Lateral Flow Tests for COVID-19 More Accurate than Previously Reported, Cannot Be Compared to PCR Tests
By LabMedica International staff writers Posted on 15 Oct 2021 |

Lateral flow tests (LFTs) for COVID-19 are more accurate than previously reported and cannot be compared directly to how polymerase chain reaction (PCR) tests work, according to new research.
In a study led by the University College London (London, UK), researchers used a new formula to show that LFTs are likely more than 80% effective at detecting any level of COVID-19 infection and likely more than 90% effective at detecting those who are most infectious when using the test. This level of accuracy is much higher than some previous studies have suggested, and the researchers say the tests are a reliable public health tool in stopping the spread of the virus.

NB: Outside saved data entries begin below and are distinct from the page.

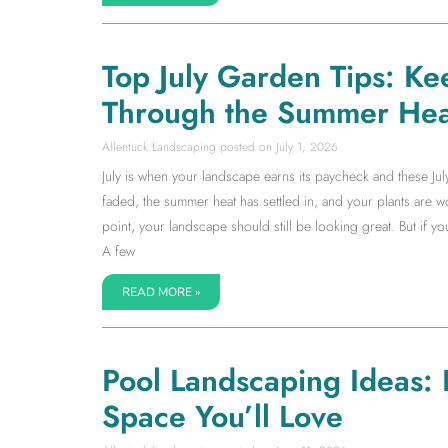
Top July Garden Tips: Ke
Through the Summer Hea
Allentuck Landscaping
July 1, 2026
July is when your landscape earns its paycheck and these Jul
faded, the summer heat has settled in, and your plants are wor
point, your landscape should still be looking great. But if 
A few
READ MORE »
Pool Landscaping Ideas:
Space You’ll Love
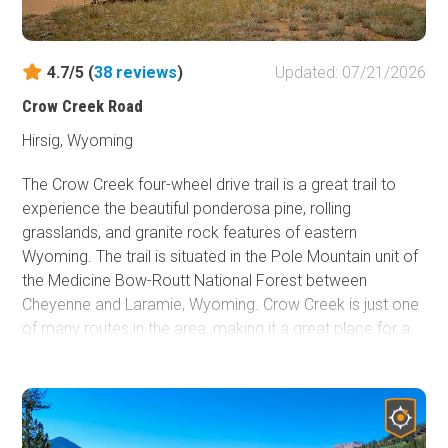
4.7/5 (
38
reviews
)
Updated: 07/21/2026
Crow Creek Road
Hirsig, Wyoming
The Crow Creek four-wheel drive trail is a great trail to
experience the beautiful ponderosa pine, rolling
grasslands, and granite rock features of eastern
Wyoming. The trail is situated in the Pole Mountain unit of
the Medicine Bow-Routt National Forest between
Cheyenne and Laramie, Wyoming. Crow Creek is just one
of many routes in the area, making it a great place for a
full weekend adventure. From gravel bike riding to rock
climbing to hiking, the Pole Mountain unit is sure to keep
the whole family busy. History buffs may enjoy seeing
one of two old bunkers located along Crow Creek. Prior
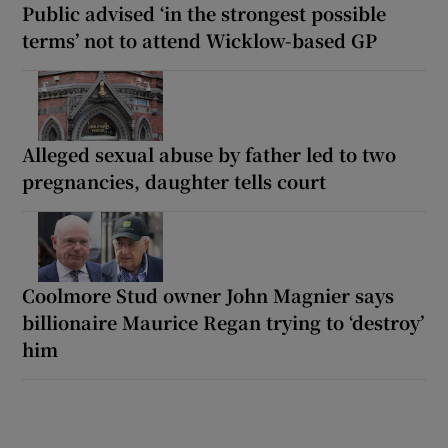
Public advised ‘in the strongest possible
terms’ not to attend Wicklow-based GP
Alleged sexual abuse by father led to two
pregnancies, daughter tells court
Coolmore Stud owner John Magnier says
billionaire Maurice Regan trying to ‘destroy’
him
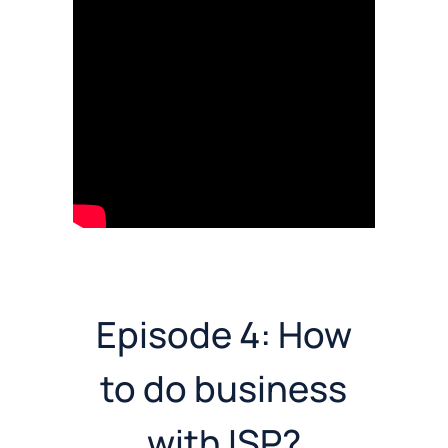
Episode 4: How
to do business
with ISP?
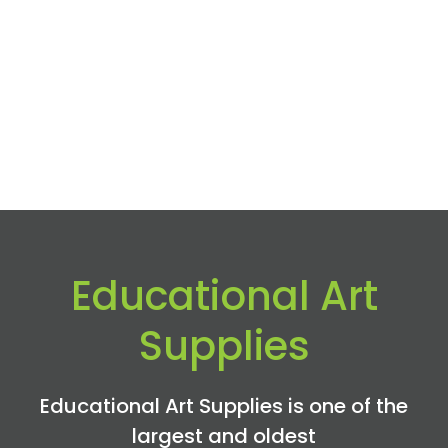
Educational Art
Supplies
Educational Art Supplies is one of the
largest and oldest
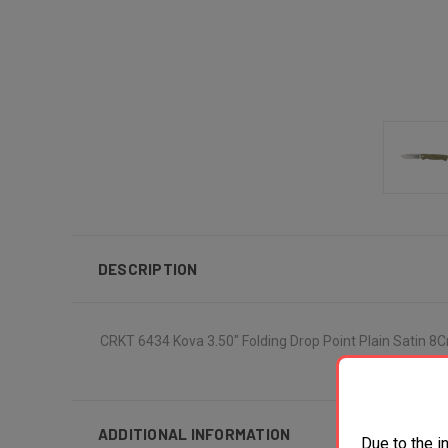
DESCRIPTION
CRKT 6434 Kova 3.50" Folding Drop Point Plain Satin 
ADDITIONAL INFORMATION
Due to the i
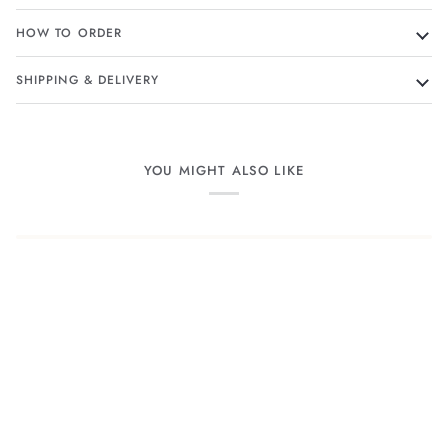
HOW TO ORDER
SHIPPING & DELIVERY
YOU MIGHT ALSO LIKE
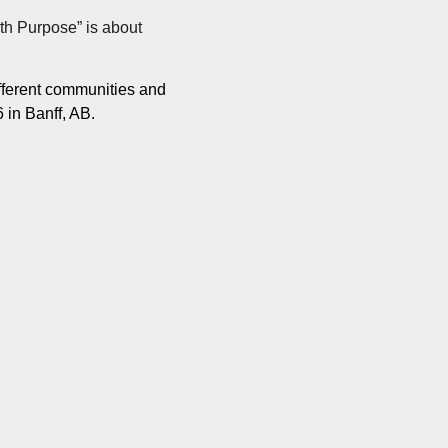
th Purpose” is about
ifferent communities and
 in Banff, AB.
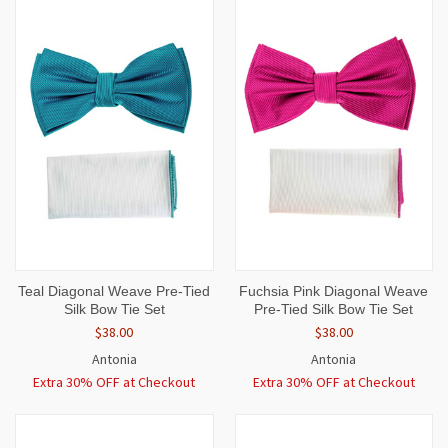
Teal Diagonal Weave Pre-Tied
Fuchsia Pink Diagonal Weave
Silk Bow Tie Set
Pre-Tied Silk Bow Tie Set
$38.00
$38.00
Antonia
Antonia
Extra 30% OFF at Checkout
Extra 30% OFF at Checkout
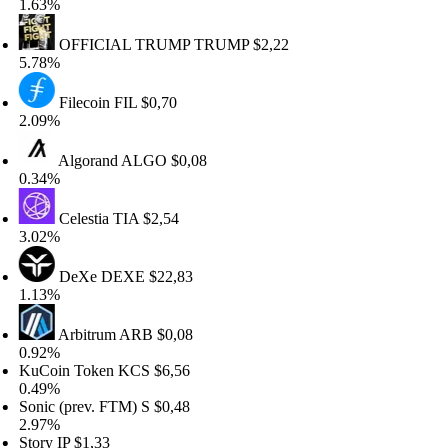
.63%
OFFICIAL TRUMP
TRUMP
$2,22
.78%
Filecoin
FIL
$0,70
.09%
Algorand
ALGO
$0,08
.34%
Celestia
TIA
$2,54
.02%
DeXe
DEXE
$22,83
.13%
Arbitrum
ARB
$0,08
.92%
uCoin Token
KCS
$6,56
.49%
nic (prev. FTM)
S
$0,48
.97%
ory
IP
$1,33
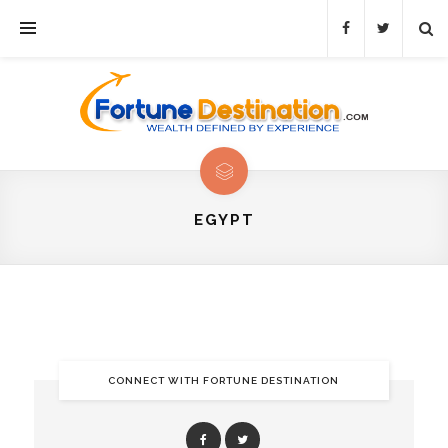
EGYPT
CONNECT WITH FORTUNE DESTINATION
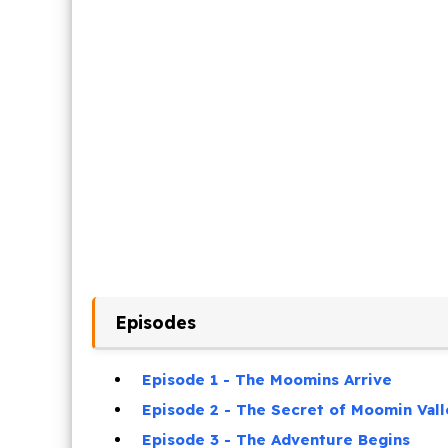
Episodes
Episode 1 - The Moomins Arrive
Episode 2 - The Secret of Moomin Vall
Episode 3 - The Adventure Begins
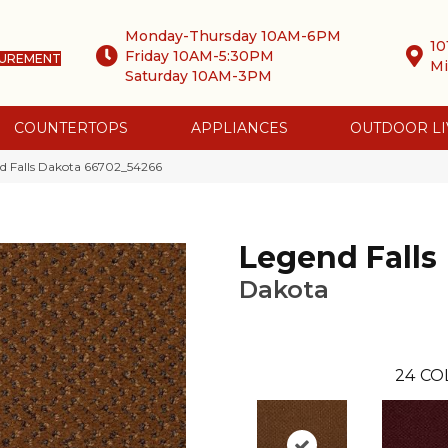
Monday-Thursday 10AM-6PM
10
Friday 10AM-5:30PM
SUREMENT
Mi
Saturday 10AM-3PM
COUNTERTOPS
APPLIANCES
OUTDOOR LI
d Falls Dakota 66702_54266
Legend Falls
Dakota
24
CO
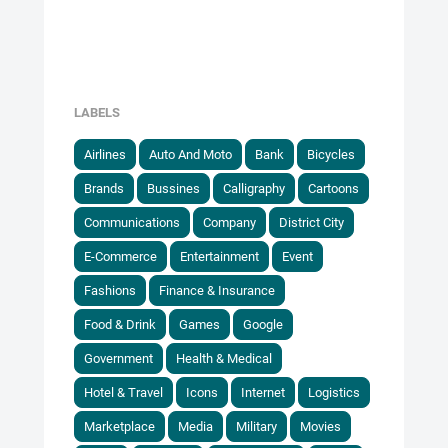
LABELS
Airlines
Auto And Moto
Bank
Bicycles
Brands
Bussines
Calligraphy
Cartoons
Communications
Company
District City
E-Commerce
Entertainment
Event
Fashions
Finance & Insurance
Food & Drink
Games
Google
Government
Health & Medical
Hotel & Travel
Icons
Internet
Logistics
Marketplace
Media
Military
Movies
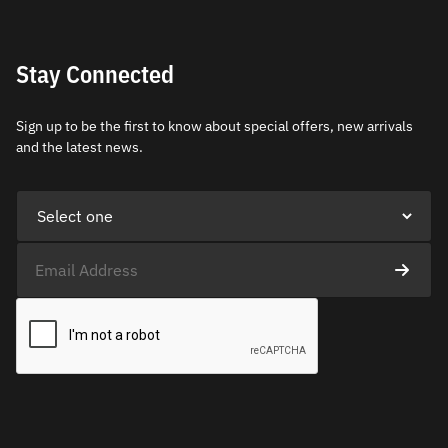
Stay Connected
Sign up to be the first to know about special offers, new arrivals
and the latest news.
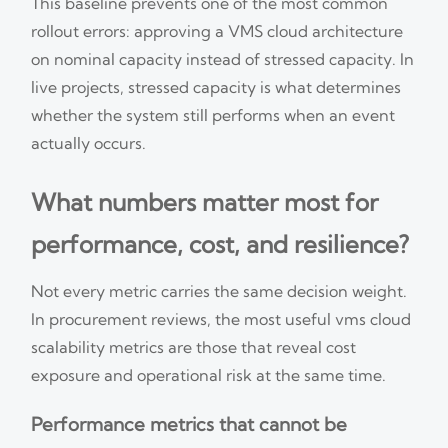
This baseline prevents one of the most common
rollout errors: approving a VMS cloud architecture
on nominal capacity instead of stressed capacity. In
live projects, stressed capacity is what determines
whether the system still performs when an event
actually occurs.
What numbers matter most for
performance, cost, and resilience?
Not every metric carries the same decision weight.
In procurement reviews, the most useful vms cloud
scalability metrics are those that reveal cost
exposure and operational risk at the same time.
Performance metrics that cannot be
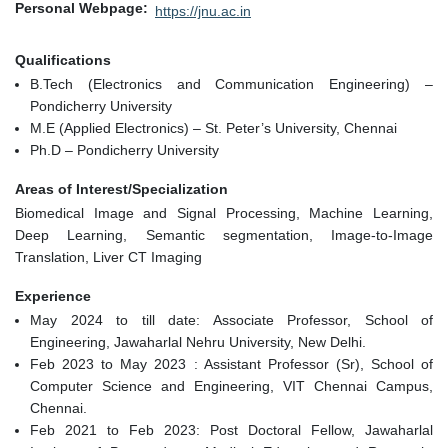
Personal Webpage
https://jnu.ac.in
Qualifications
B.Tech (Electronics and Communication Engineering) –
Pondicherry University
M.E (Applied Electronics) – St. Peter’s University, Chennai
Ph.D – Pondicherry University
Areas of Interest/Specialization
Biomedical Image and Signal Processing, Machine Learning,
Deep Learning, Semantic segmentation, Image-to-Image
Translation, Liver CT Imaging
Experience
May 2024 to till date: Associate Professor, School of
Engineering, Jawaharlal Nehru University, New Delhi.
Feb 2023 to May 2023 : Assistant Professor (Sr), School of
Computer Science and Engineering, VIT Chennai Campus,
Chennai.
Feb 2021 to Feb 2023: Post Doctoral Fellow, Jawaharlal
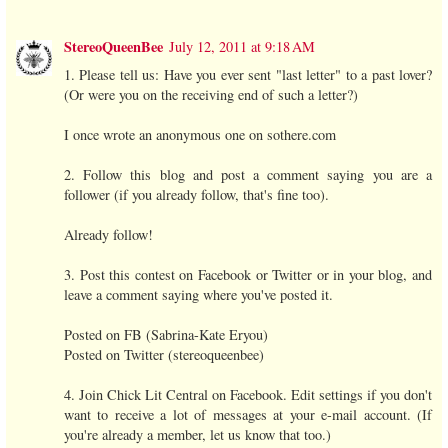
StereoQueenBee
July 12, 2011 at 9:18 AM
1. Please tell us: Have you ever sent "last letter" to a past lover?
(Or were you on the receiving end of such a letter?)
I once wrote an anonymous one on sothere.com
2. Follow this blog and post a comment saying you are a
follower (if you already follow, that's fine too).
Already follow!
3. Post this contest on Facebook or Twitter or in your blog, and
leave a comment saying where you've posted it.
Posted on FB (Sabrina-Kate Eryou)
Posted on Twitter (stereoqueenbee)
4. Join Chick Lit Central on Facebook. Edit settings if you don't
want to receive a lot of messages at your e-mail account. (If
you're already a member, let us know that too.)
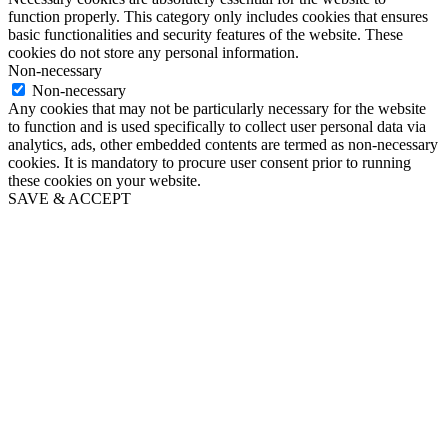
function properly. This category only includes cookies that ensures
basic functionalities and security features of the website. These
cookies do not store any personal information.
Non-necessary
Non-necessary
Any cookies that may not be particularly necessary for the website
to function and is used specifically to collect user personal data via
analytics, ads, other embedded contents are termed as non-necessary
cookies. It is mandatory to procure user consent prior to running
these cookies on your website.
SAVE & ACCEPT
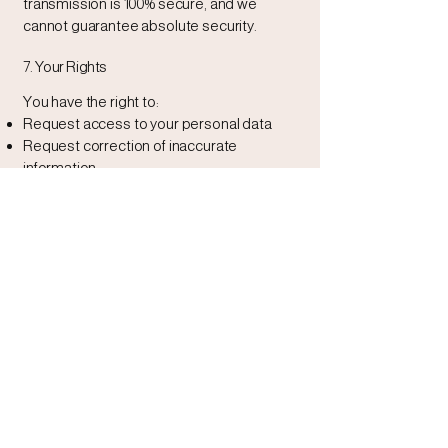
transmission is 100% secure, and we
cannot guarantee absolute security.
7. Your Rights
You have the right to:
Request access to your personal data
Request correction of inaccurate
information
Request deletion of your data (subject to
legal obligations)
Opt out of marketing communications at
any time
To exercise these rights, please contact
us
8. Third-Party Links
Our website may contain links to third-
party websites. We are not responsible for
the privacy practices or content of those
external sites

According to the researchers, LFTs work in a very different way to PCR tests and cannot be compared ‘like for like’. LFTs detect material from the surface proteins of the virus and are very likely to give a positive result when someone is infectious whereas PCR tests detect the virus’ genetic material, which can be present for weeks after a person is no longer infectious. The researchers have devised a formula for calibrating the sensitivity of LFTs and highlighted their head-to-head validation study that suggested the sensitivity of LFT was only 40%. However, after taking into account the differences between the tests and the biology of COVID-19 the researchers suggest that, in reality, the sensitivity of the typical LFT in being able to identity someone who is likely to be infectious, is above 80%. The researchers have acknowledged that the sensitivity of the LFTs is, of course, dependent on sampling errors and experience of the person performing the sampling and the test and that these uncertainties are not taken into account in their formula calibrations.
“Previous studies comparing the reliability of lateral flow tests and PCR tests could be potentially misleading because a PCR test is a marker of having been infected at some point within a certain window of time and does not necessarily mean someone is infectious when testing positive,” explained lead author, Professor Irene Petersen (UCL Institute of Epidemiology and Health Care). “In most validation studies, individuals were tested simultaneously with LFTs and PCR tests, with PCRs being used as a gold standard to say someone is ‘positive or negative’. The sensitivity of the LFTs was therefore evaluated by their ability to identify the same cases that the PCRs picked up. However, this is like comparing apples and oranges.”
“As LFTs are becoming widely used in schools, workplaces and for admittance to venues such as those used for large events, it is important that health professionals and the public have clear information about the operating characteristics of the tests. We have demonstrated that the absolute sensitivity to detect SARS-CoV-2 antigens is likely high with LFTs,” added Professor Petersen. “To improve our understanding of their characteristics, longitudinal studies where individuals, and ideally contacts of cases, are tested daily by LFTs and PCR tests would help to further understand false negatives (and false positives) and, importantly, the time differences of between turning PCR positive, LFT positive, and symptom onset.”